Onvrede over ongelijkheid
Over de ongelijkheid in de wereld kan ze zich boos maken, zo blijkt tijdens het gesprek. Het interview gaat niet alleen gaat over het bezoek aan Rutte, maar ook over haar afkomst (Hennie is een Sinti, een rondtrekkend Romavolk), haar schoolleven dat eindigde op haar dertiende (“Er is nooit een leerplichtambtenaar langs gekomen”) en de band met haar kinderen.
‘Butler!’, zei Rutte
De avond in het Torentje zag ze die ongelijkheid ook, zegt ze. “Rutte zei: ‘Butler!’ tegen de jongen die voor de drankjes moest zorgen. Als grapje natuurlijk, maar ik vond dat echt arrogantie ten top.” Ze ging in gesprek met de premier, omdat ze een statement wilde maken: wij zijn vreedzaam, maar onze ideeën zijn niet zo lief. Hoewel ze haar kinderen liever niet naar een oppas brengt, had ze voor dit bezoek wat geregeld.
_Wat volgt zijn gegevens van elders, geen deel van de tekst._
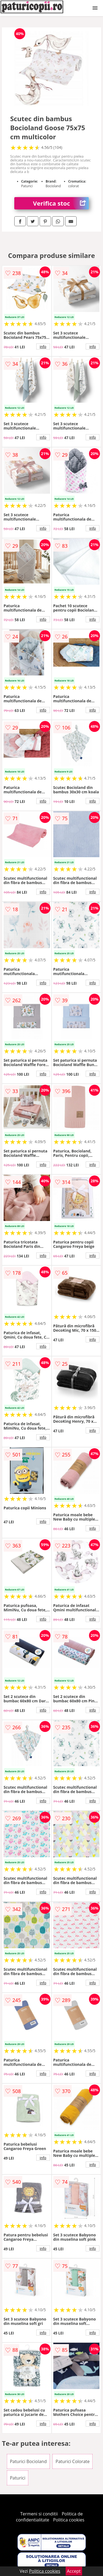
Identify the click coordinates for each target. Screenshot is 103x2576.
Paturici (17, 2478)
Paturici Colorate (72, 2461)
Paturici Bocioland (28, 2461)
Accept (74, 2571)
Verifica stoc (61, 203)
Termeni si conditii (39, 2514)
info (43, 346)
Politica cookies (68, 2520)
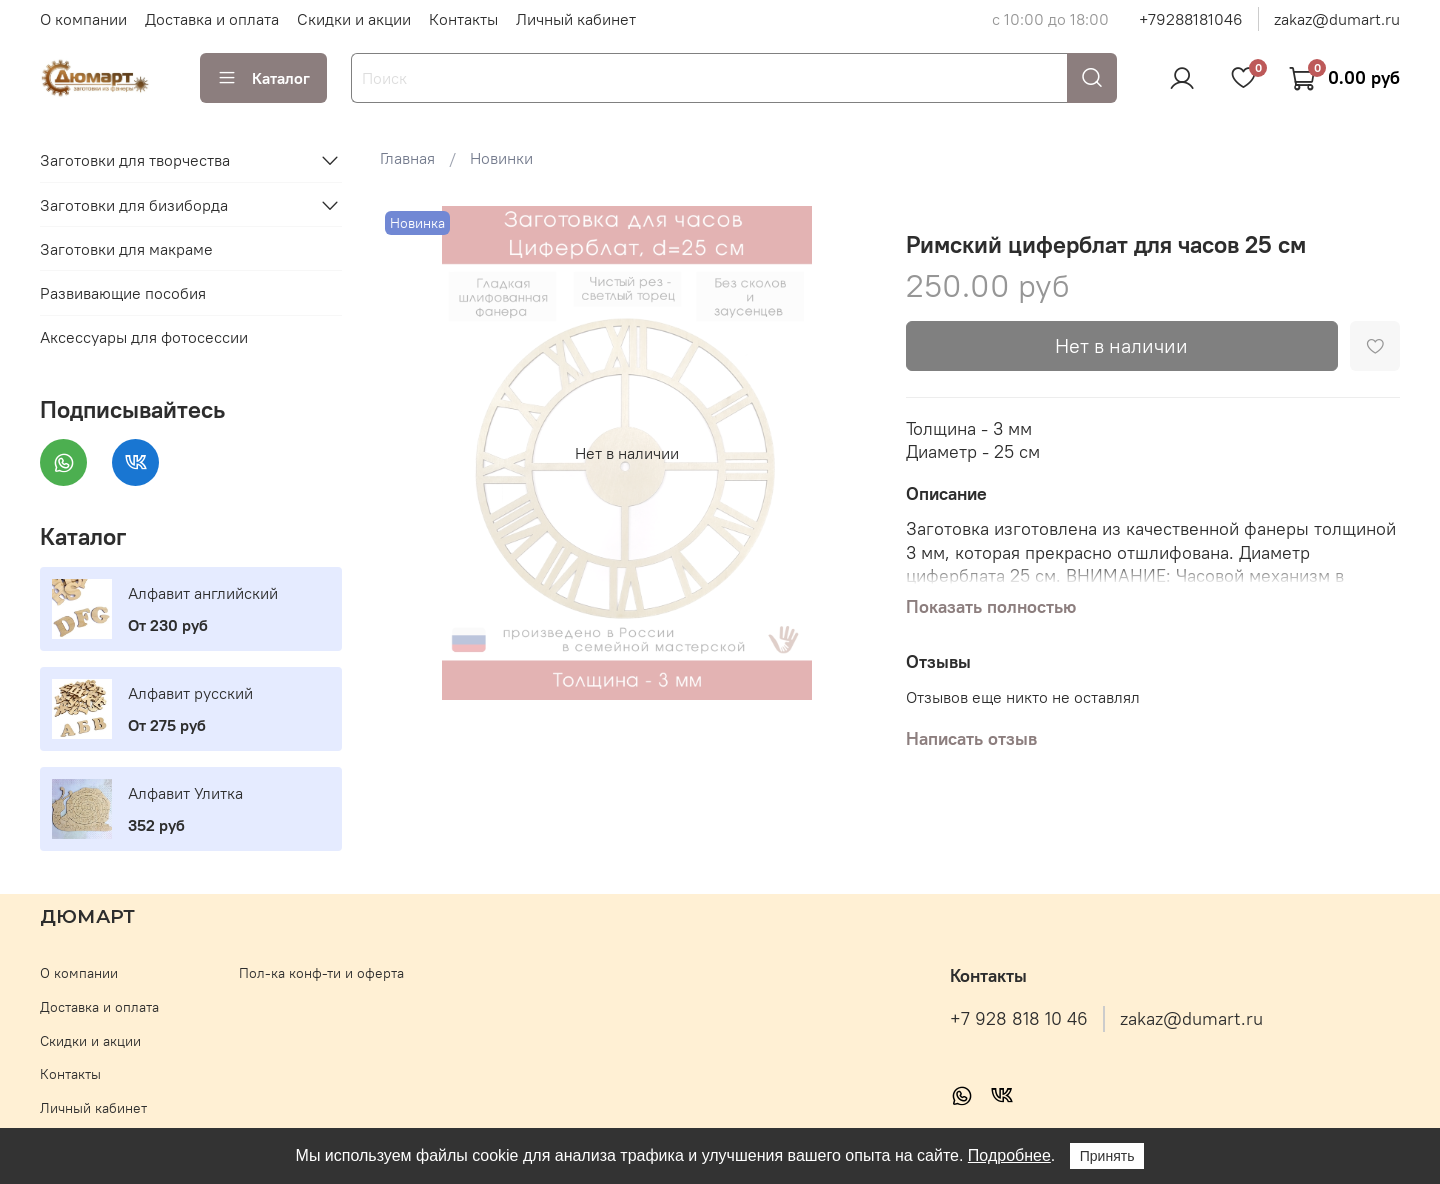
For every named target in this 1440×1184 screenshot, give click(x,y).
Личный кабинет (576, 19)
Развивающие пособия (123, 293)
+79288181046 (1191, 19)
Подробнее (1009, 1155)
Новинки (501, 158)
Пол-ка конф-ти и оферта (321, 973)
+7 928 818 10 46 (1019, 1019)
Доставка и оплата (212, 19)
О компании (83, 19)
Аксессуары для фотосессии (144, 337)
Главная (407, 158)
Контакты (463, 19)
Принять (1107, 1156)
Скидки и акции (354, 19)
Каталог (263, 78)
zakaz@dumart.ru (1337, 19)
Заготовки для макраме (126, 249)
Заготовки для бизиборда (134, 205)
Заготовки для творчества (135, 160)
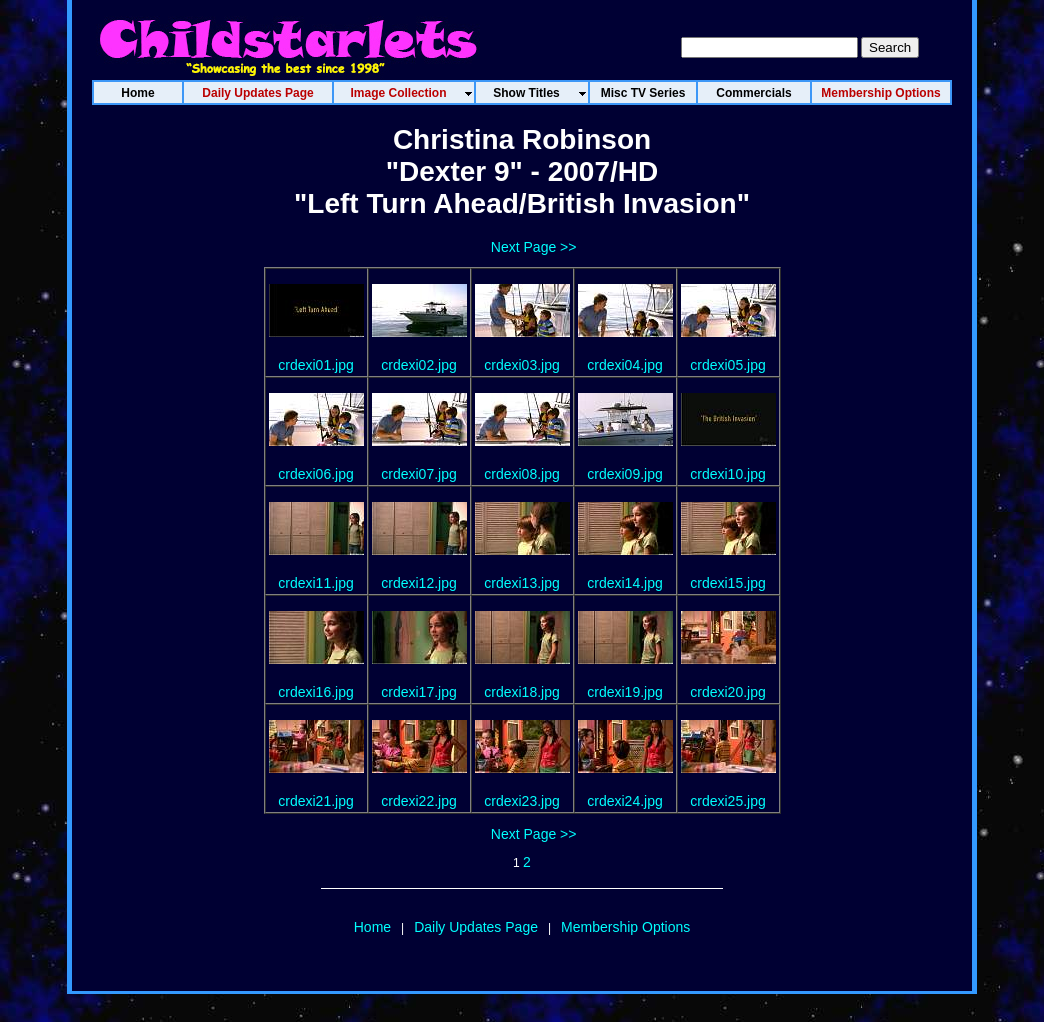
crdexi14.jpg (625, 583)
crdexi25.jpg (728, 801)
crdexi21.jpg (316, 801)
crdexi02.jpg (419, 365)
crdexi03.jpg (522, 365)
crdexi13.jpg (522, 583)
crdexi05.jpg (728, 365)
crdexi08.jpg (522, 474)
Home (372, 927)
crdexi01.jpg (316, 365)
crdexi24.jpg (625, 801)
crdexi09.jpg (625, 474)
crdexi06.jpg (316, 474)
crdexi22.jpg (419, 801)
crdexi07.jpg (419, 474)
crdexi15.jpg (728, 583)
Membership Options (625, 927)
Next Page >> (534, 247)
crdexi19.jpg (625, 692)
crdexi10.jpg (728, 474)
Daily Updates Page (476, 927)
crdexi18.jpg (522, 692)
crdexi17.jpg (419, 692)
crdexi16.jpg (316, 692)
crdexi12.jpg (419, 583)
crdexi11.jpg (316, 583)
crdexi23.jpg (522, 801)
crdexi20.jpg (728, 692)
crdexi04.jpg (625, 365)
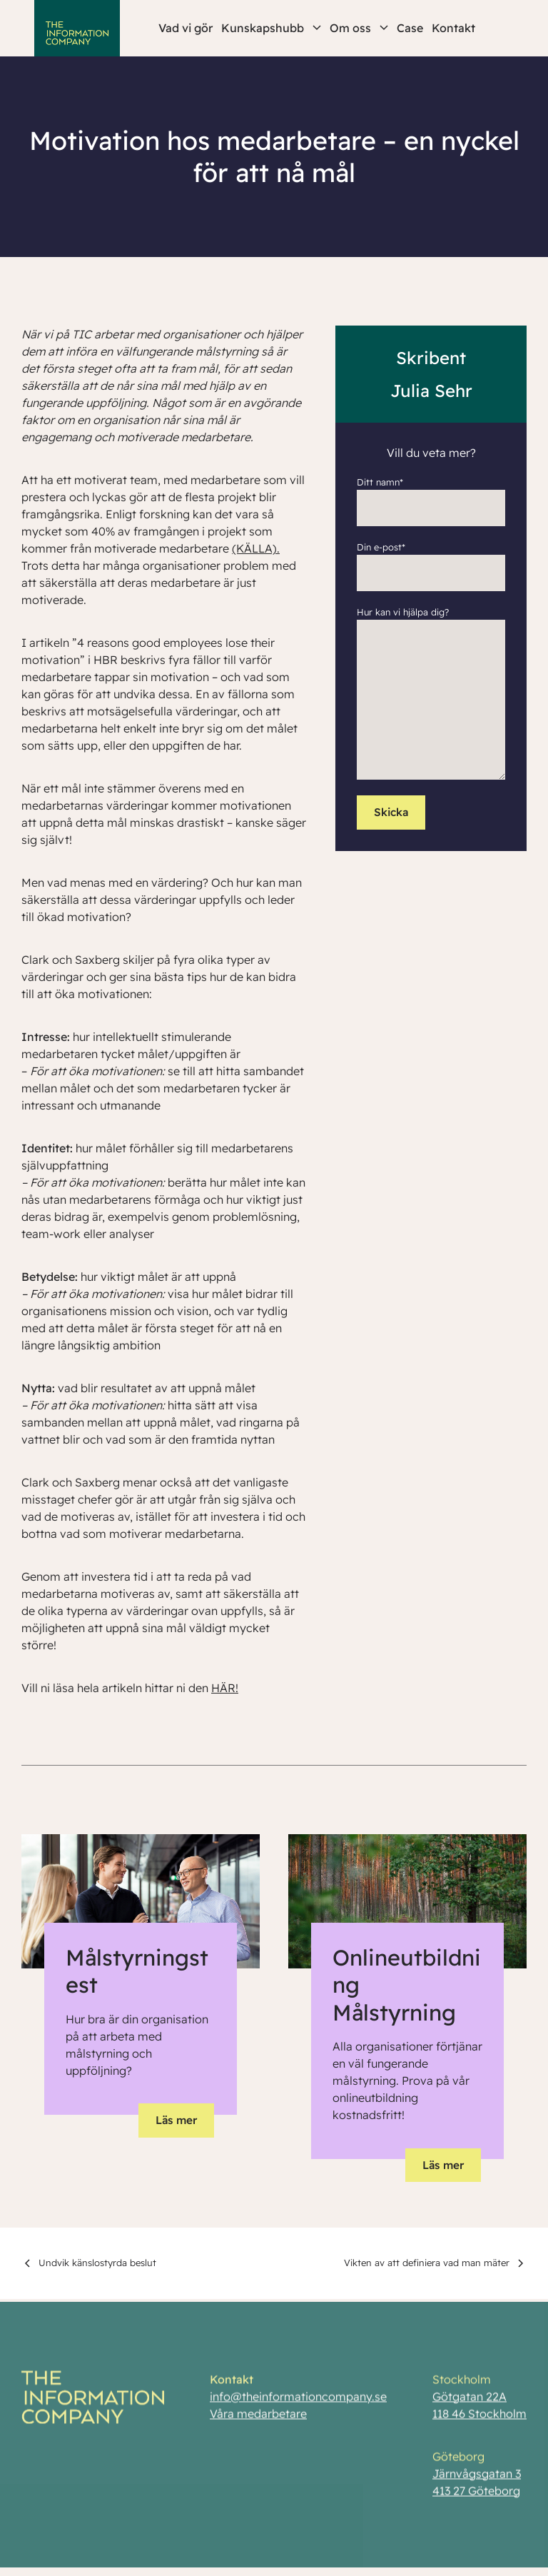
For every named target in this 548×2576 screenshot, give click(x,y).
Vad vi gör (185, 28)
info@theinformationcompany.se (298, 2400)
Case (410, 28)
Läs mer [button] (176, 2120)
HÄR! (224, 1688)
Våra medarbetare (258, 2417)
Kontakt (453, 28)
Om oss (359, 28)
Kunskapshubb (271, 28)
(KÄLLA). (256, 548)
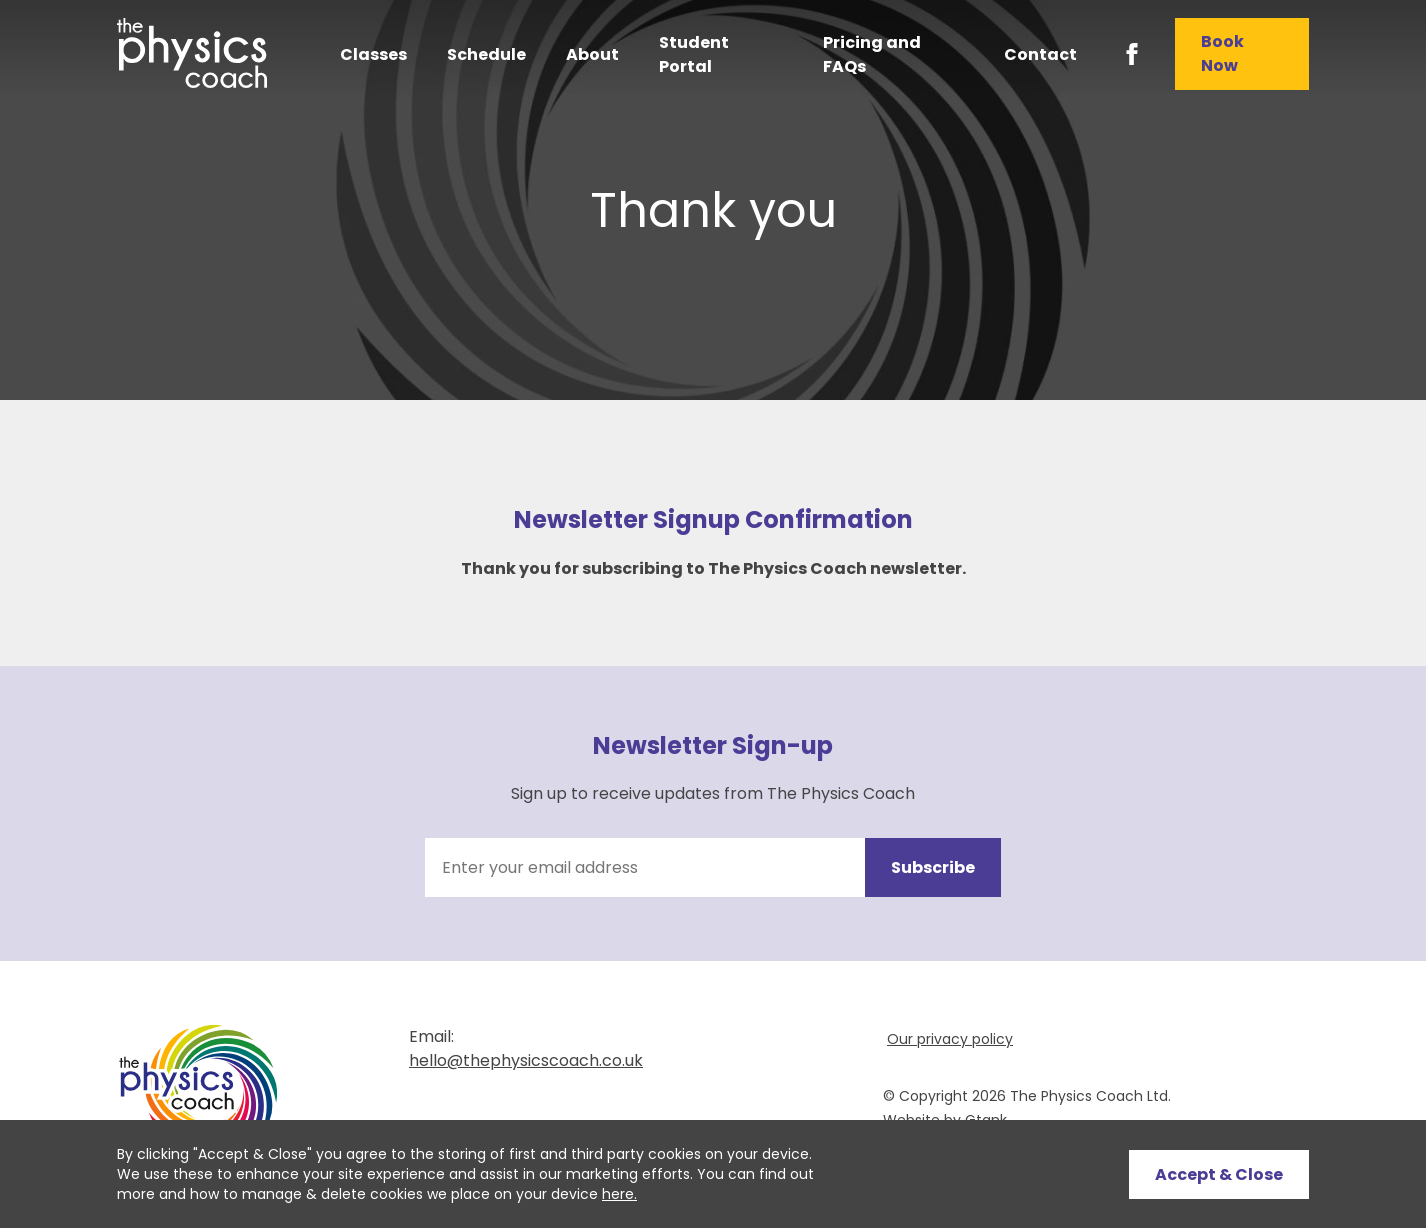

Maar vlak voor het gesprek met Rutte bleek de oppas zijn fietssleutels kwijt te zijn en had ze een overstuur kind aan de lijn. Even later belt haar man om te zeggen dat alles oké is en ze onderweg naar de oppas zijn. Een gesprek van nog geen dertig seconden, maar wél precies in de tijd dat de deuren opengaan en Hennie het kantoor van de minister-president binnen wordt geleid. Een kantoor vol draaiende camera’s.